Northern shores of Guam

Tarague is a geographic place name given to the northern littoral of the island of Guam, between Mergagan Point to the west and Tagua Point to the east.  In historic maps and accounts of Guam dating back to the Spanish Era of the island (16th – 19th centuries), the orthography of the word Tarague varied.  It was at times spelled, for example, as “Tarragui” and “Taragay.”   In the modern day USGS maps, the spelling of “Tarague” is used consistently.  Another spelling, “Talagi,” was introduced by the Guam Historic Preservation Office in April 2006.  At the present time, Tarague is located within the Andersen Air Force Base, and access to the Tarague area is restricted.

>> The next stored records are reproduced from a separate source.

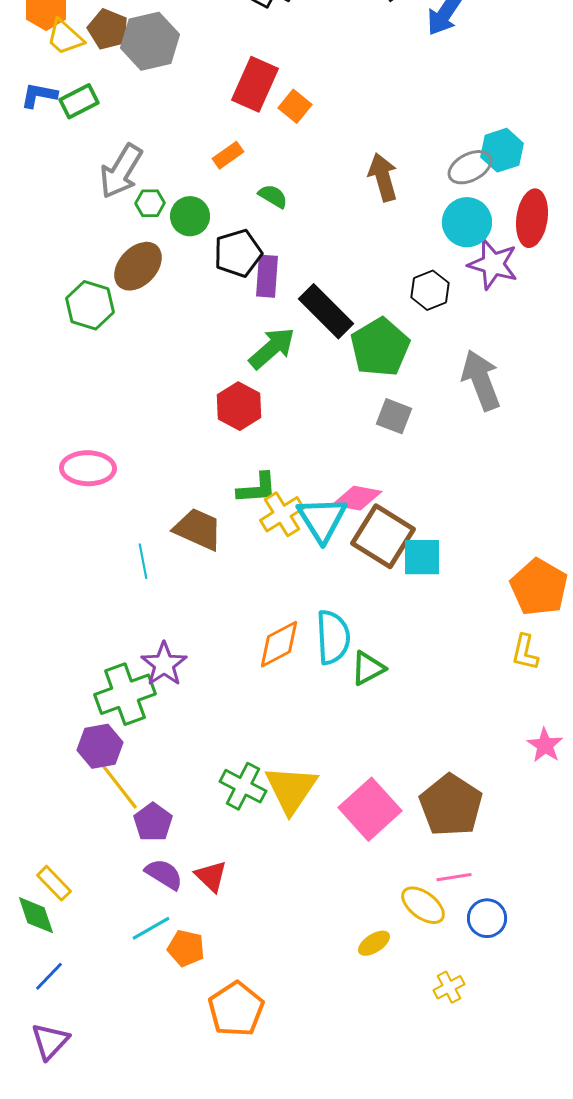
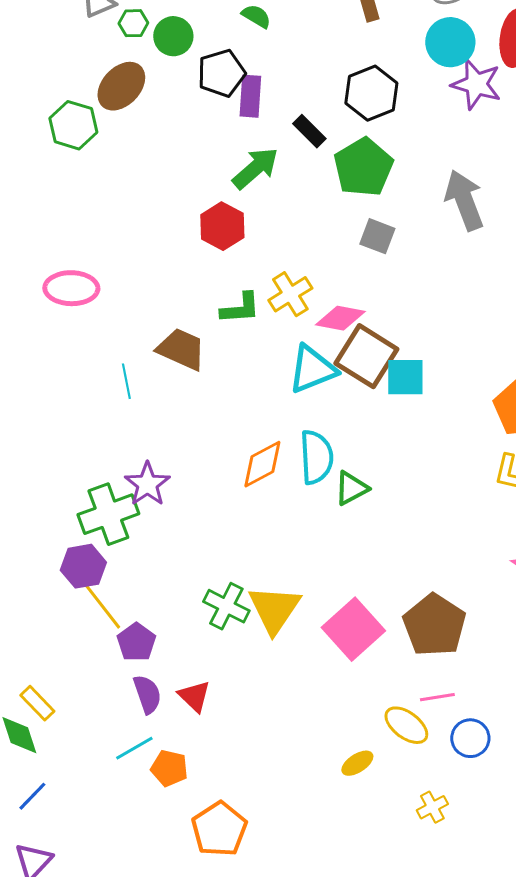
black hexagon: (430, 290) -> (371, 93), moved, size x1.4
black rectangle: (326, 311) -> (309, 131), size x0.6
yellow cross: (282, 514) -> (290, 294), moved
cyan triangle: (322, 519) -> (312, 369), moved, turned 40
purple semicircle: (164, 874) -> (147, 694), turned 39

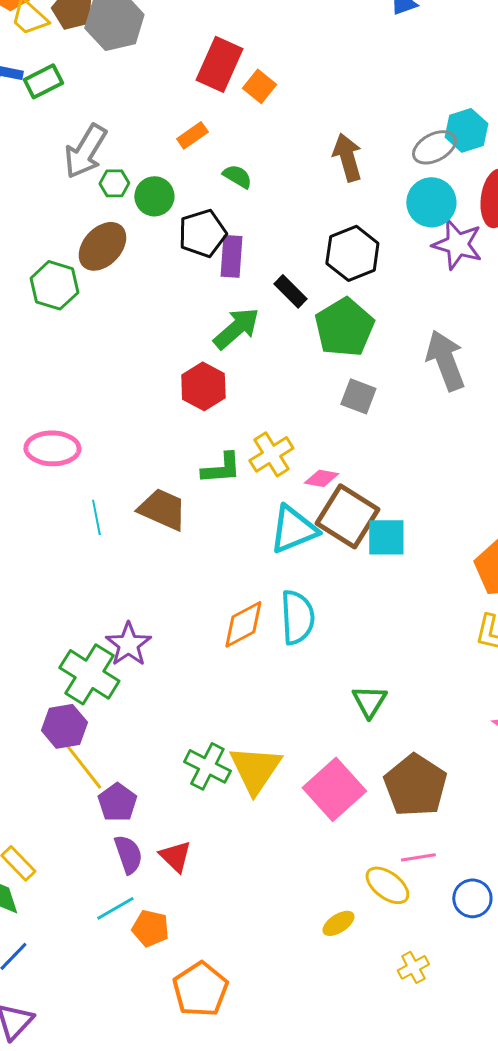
pink diamond: (340, 318) -> (321, 478), size x0.7
cyan line: (126, 381) -> (96, 517), moved
green triangle: (351, 488) -> (369, 701), moved, turned -30
green cross: (108, 514) -> (89, 674), turned -38
blue circle: (470, 738) -> (472, 898), moved

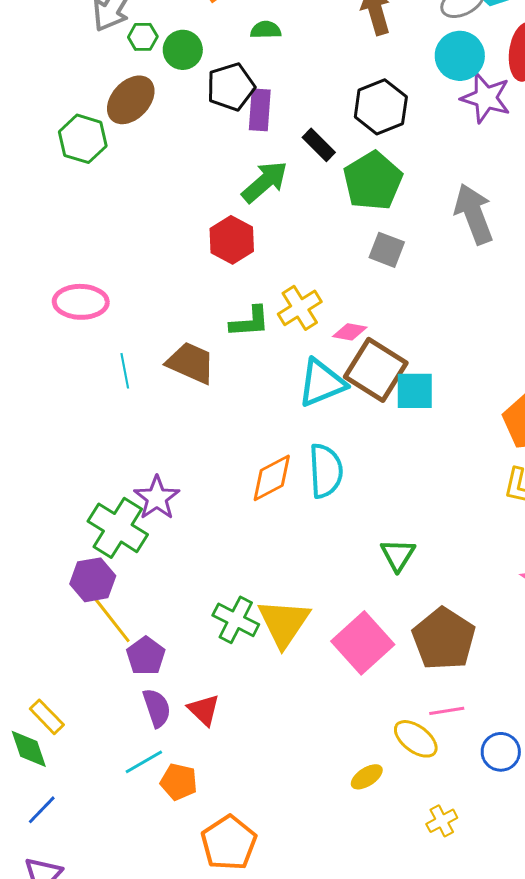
green semicircle: (237, 176) -> (266, 30), turned -32

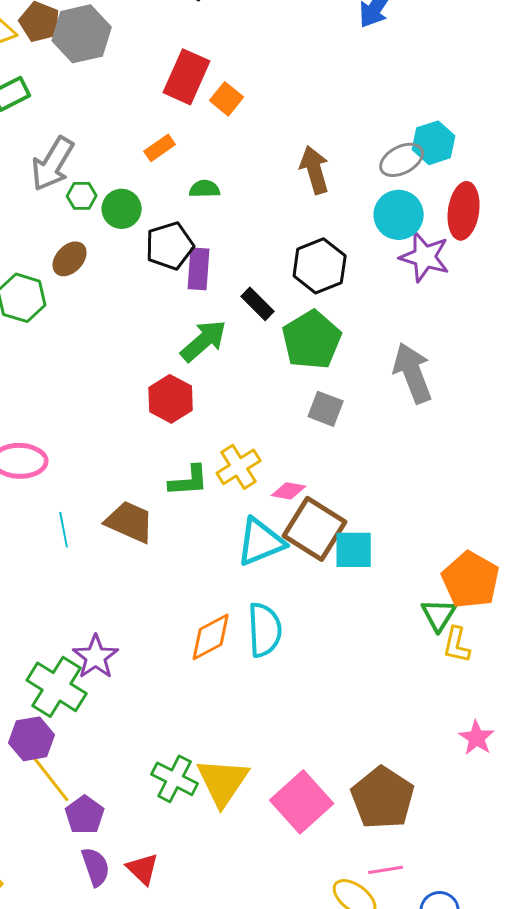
brown ellipse: (131, 100) -> (70, 259), size x0.7
green triangle: (398, 555) -> (439, 615), moved

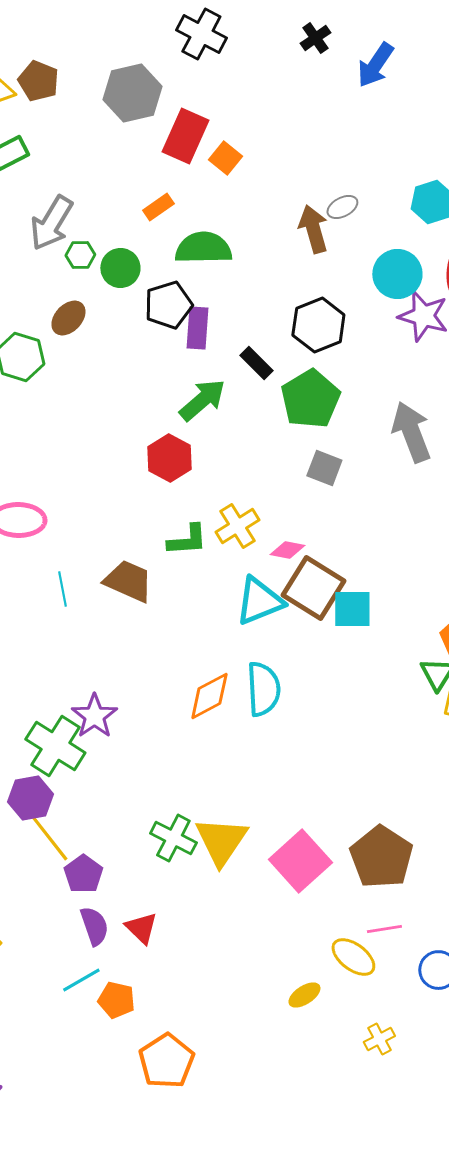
gray hexagon: (82, 34) -> (132, 93), moved
gray ellipse: (402, 160) -> (342, 207), moved, size x0.7
green semicircle: (205, 189) -> (203, 248), size x1.8

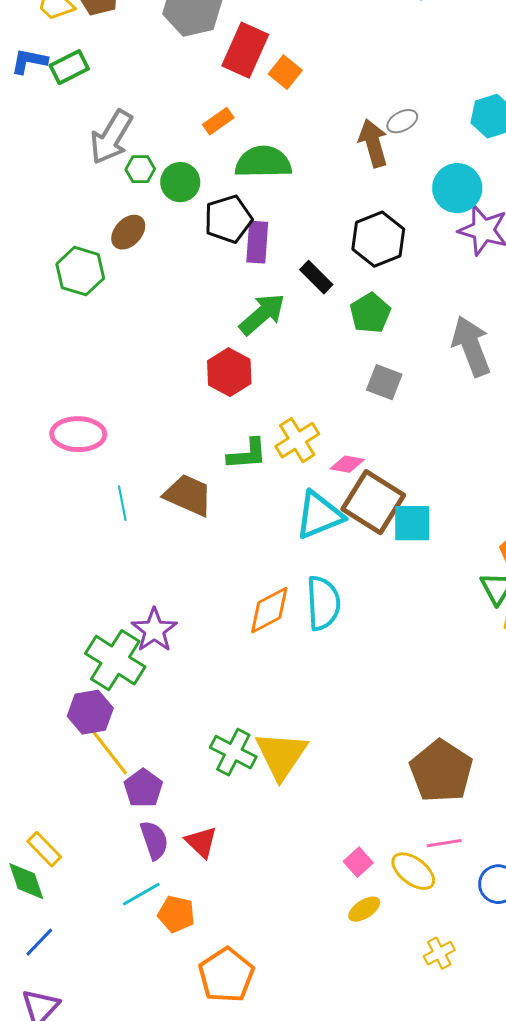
green pentagon: (310, 399) -> (370, 313), size x0.7
pink square: (300, 861) -> (358, 862), moved, size x0.5

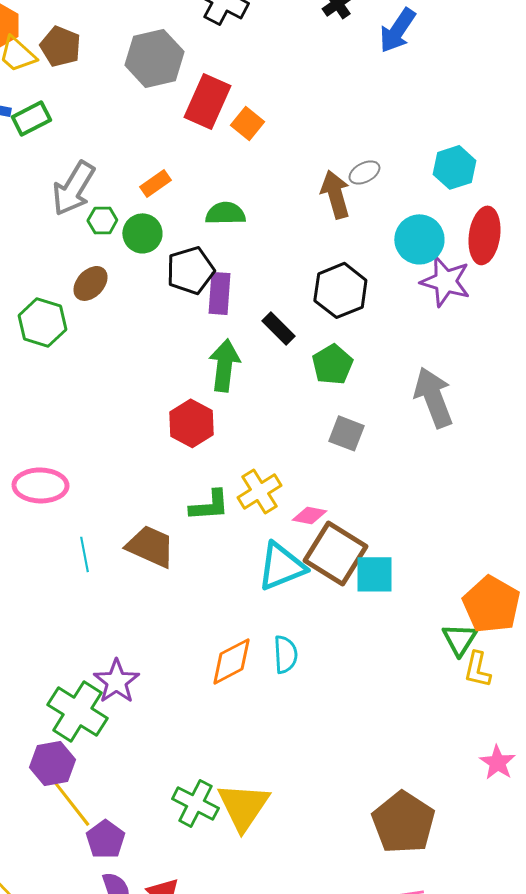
orange rectangle: (218, 121) -> (155, 183), moved
green semicircle: (263, 162) -> (225, 213), size x0.7
green arrow: (262, 314) -> (224, 365), turned -42
cyan semicircle: (323, 603) -> (285, 654), size x0.7

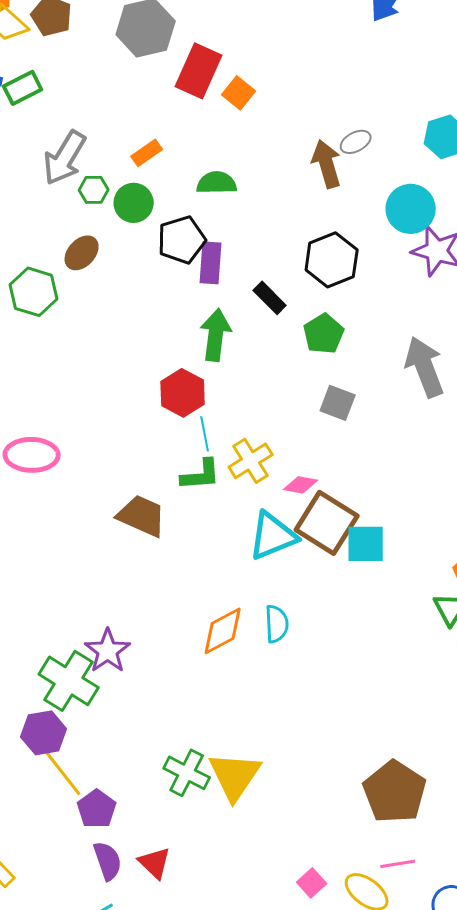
cyan line: (84, 554) -> (205, 434), moved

Figure 1. Aerial of Tarague. Figures provided by Dr. Hiro Kurashina

The landscape at Tarague is characterized by the following successive resource-rich broad spectrum micro-environments, encompassing the open sea (in CHamoru: tasi), the coral reef (ribentason), the lagoon (hagoe), the channel (kannet), the coastal plain, the limestone escarpment, and the raised limestone plateau. Intrinsically, the area at Tarague must have provided an excellent locale for yielding high bioproductivity for the settlers of Tarague. For example, the coral reef at Tarague which represents a major environmental feature, provides a variety of habitats for peripheral reef dwellers, including fish, shellfish, algae, corals, crabs, sea urchins, and other marine organisms.

The vegetation at Tarague, as identified by Dr. Ray Fosberg of the Smithsonian Institution in 1980, includes twenty-three species of trees and shrubs, eight species of vines, three species of ferns, six species of grasses and sedges, and fifteen species of other herbs. A highly valued ifil (Intsia bijuga) is present within the plant community at Tarague. Many of the plants are useful species for subsistence economy, medicinal practices, and material culture production.

In the faunal community, there are colonies of fruitbat in the forest along the limestone escarpment to the east of Tarague. Wild pigs, deer, and iguana constitute the main terrestrial fauna.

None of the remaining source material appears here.